Lors de notre étude sur le maniement de l'autotonomètre, nous avons observé que les difficultés éprouvées augmentaient avec l'âge des patients et d'une manière générale avec la baisse de l'acuité visuelle. En effet, afin de garantir une fixation stable, il est nécessaire de limiter la taille de la lumière de fixation. Sur les appareils de dernière génération, on a partiellement compensé ce déficit en accroissant la luminosité du disque de fixation. Par ailleurs, il n'y a pas lieu de prendre en compte la presbyopie : la projection de la lumière de fixation se faisant à l'infini, l'accomodation est inutile.

Dans une moindre mesure, ont été retenues comme autres sources d'erreurs de manipulation, des difficultés de coordination chez les personnes âgées ainsi qu'un réflexe de clignement allant jusqu'à empêcher toute mesure chez un des patients.

Quant à notre deuxième étude, étant statistiquement non significative (p > 0,05), la différence des moyennes entre DT et GT de 0,3 mmHg avec son écart type d'environ 2 mmHg semble tout à fait acceptable du point de vue clinique. Dans un cas, une erreur de manipulation manifeste (fixation excentrique) était à l'origine d'une différence de 17 mmHg entre les deux techniques. Ces valeurs ont été exclues de nos statistiques.

Par ailleurs, il est à noter que Bolla Savio et coll. [ [8]]apportent dans leur article de 1998 des résultats sensiblement différents : 95 % des sujets ont trouvé le maniement de l'autotonomètre difficile et la moyenne des pressions intra-oculaires mesurées par cet appareil se situait environ 2 mm de mercure au-dessus de celle relevée par le Goldmann. Ces différences avec les résultats de nos deux études s'expliquent sans doute par le fait que l'appareil dont nous disposions était une version améliorée par rapport au modèle 98. En effet, l'intensité lumineuse du signal de fixation avait été accrue et des modifications au niveau du logiciel de la machine avaient été effectuées. Ainsi le maniement de l'appareil s'en est trouvé facilité et l'écart de mesure par rapport au tonomètre de Goldmann a pu être réduit.

CONCLUSION

Nos deux études ont montré que l'autotonomètre de Draeger est d'un maniement assez aisé pour le patient, lui permettant d'obtenir des valeurs tensionnelles fiables à tout instant. Ainsi s'ajoute à l'intérêt du dépistage précoce la possibilité pour le patient glaucomateux de suivre lui-même l'évolution de sa maladie et d'en guider la thérapeutique, comme c'est déjà le cas pour l'autosurveillance de la tension artérielle par les sujets hypertendus ou celle de la glycémie réalisée par les diabétiques.

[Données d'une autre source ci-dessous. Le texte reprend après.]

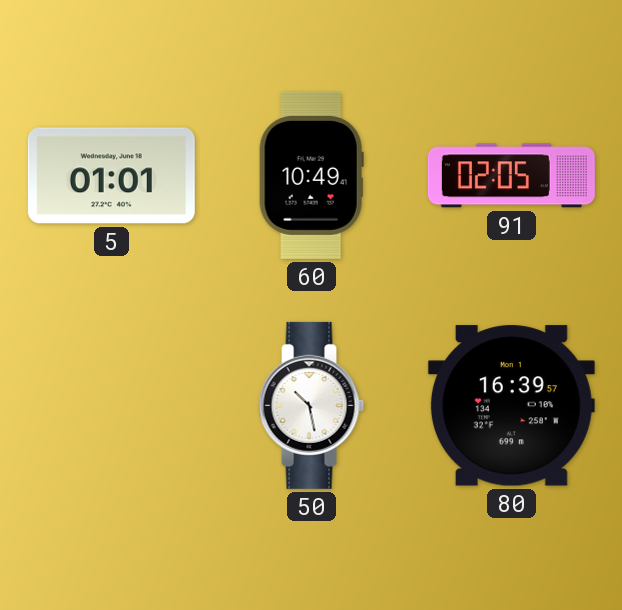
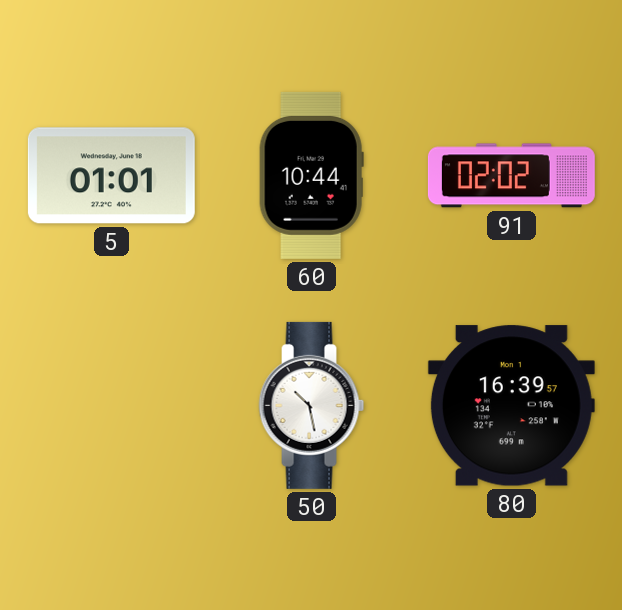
60: 10:49 -> 10:44
91: 02:05 -> 02:02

Il n'en reste pas moins que notre étude comparative a été réalisée chez un nombre restreint de sujets sains. Ces résultats demandent à être vérifiés à plus grande échelle auprès de patients glaucomateux.

Références

[1]
Draeger J, Jessen K, Rumberger E. Tonometrie. Stuttgart : Georg Thieme, 1993 : 107 p.
[2]
Buguet A, Py P, Romanet JP. 24-hour (nyctohemeral) and sleep-related variations of intraocular pressure in healthy white individuals. Am J Ophthalmol, 1994;117(3):342-7.
[3]
Draeger J. Messprinzipien der Tonometrie von der Zeit Albrecht von Graefes bis zur D2-Mission und Selbsttonometrie. Klin-Monatsbl-Augenheilkd, 1993;202(1):2-7.
[4]
Straub W, Kroll P, Küchle HJ. Tonometrie. In: Augenärztliche Untersuchungsmethoden. Stuttgart : Enke, 1995:411-32.
[5]
Draeger J, Schwartz R, Groenkoff S, Stern C. Selbsttonometrie während der Deutschen Spacelab-D2-Mission 1993. Ophthalmologe, 1994;91(5):697-9.
[6]
Saraux H, Biais B. Physiologie oculaire, 2 e édition, Paris : Masson, 1983 : 420 p.
[7]
Renard JP. Mesure de la pression intra-oculaire. Pièges et limites. J Fr Ophtalmol, 1999 ; 22, 1 : 90-3.
[8]
Bolla N, Savio E, Bellone A, et al. The Draeger autotonometer: its advantages and limits. Acta Ophthalmologica Scandinavica, Suppl, Copenhagen. 1998;227:21-2.